====== SUPPLIED DATA ======

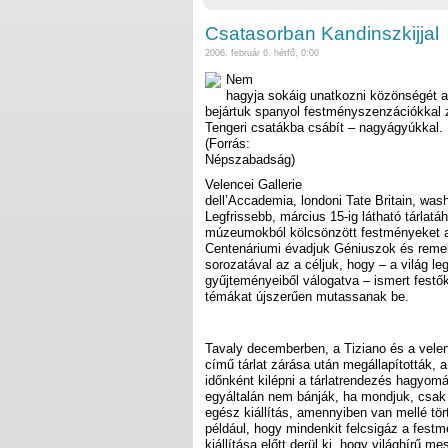
Csatasorban Kandinszkijjal
2006. február 6. hétfő, 0:00
Nem
hagyja sokáig unatkozni közönségét
bejártuk spanyol festményszenzációkkal z
Tengeri csatákba csábít – nagyágyúkkal.
(Forrás:
Népszabadság)
Velencei Gallerie
dell’Accademia, londoni Tate Britain, wash
Legfrissebb, március 15-ig látható tárlatá
múzeumokból kölcsönzött festményeket
Centenáriumi évadjuk Géniuszok és remek
sorozatával az a céljuk, hogy – a világ 
gyűjteményeiből válogatva – ismert festő
témákat újszerűen mutassanak be.
Tavaly decemberben, a Tiziano és a vel
című tárlat zárása után megállapították, a
időnként kilépni a tárlatrendezés hagyom
egyáltalán nem bánják, ha mondjuk, csak
egész kiállítás, amennyiben van mellé tör
például, hogy mindenkit felcsigáz a fest
kiállítása előtt derül ki, hogy világhírű me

======

ASSIGNED TASK ▸
Please print each entry exactly as it stands, without the pictures.

YOUR RESPONSE ▸
Csatasorban Kandinszkijjal
2006. február 6. hétfő, 0:00
Nem
hagyja sokáig unatkozni közönségét
bejártuk spanyol festményszenzációkkal z
Tengeri csatákba csábít – nagyágyúkkal.
(Forrás:
Népszabadság)
Velencei Gallerie
dell’Accademia, londoni Tate Britain, wash
Legfrissebb, március 15-ig látható tárlatá
múzeumokból kölcsönzött festményeket
Centenáriumi évadjuk Géniuszok és remek
sorozatával az a céljuk, hogy – a világ 
gyűjteményeiből válogatva – ismert festő
témákat újszerűen mutassanak be.
Tavaly decemberben, a Tiziano és a vel
című tárlat zárása után megállapították, a
időnként kilépni a tárlatrendezés hagyom
egyáltalán nem bánják, ha mondjuk, csak
egész kiállítás, amennyiben van mellé tör
például, hogy mindenkit felcsigáz a fest
kiállítása előtt derül ki, hogy világhírű me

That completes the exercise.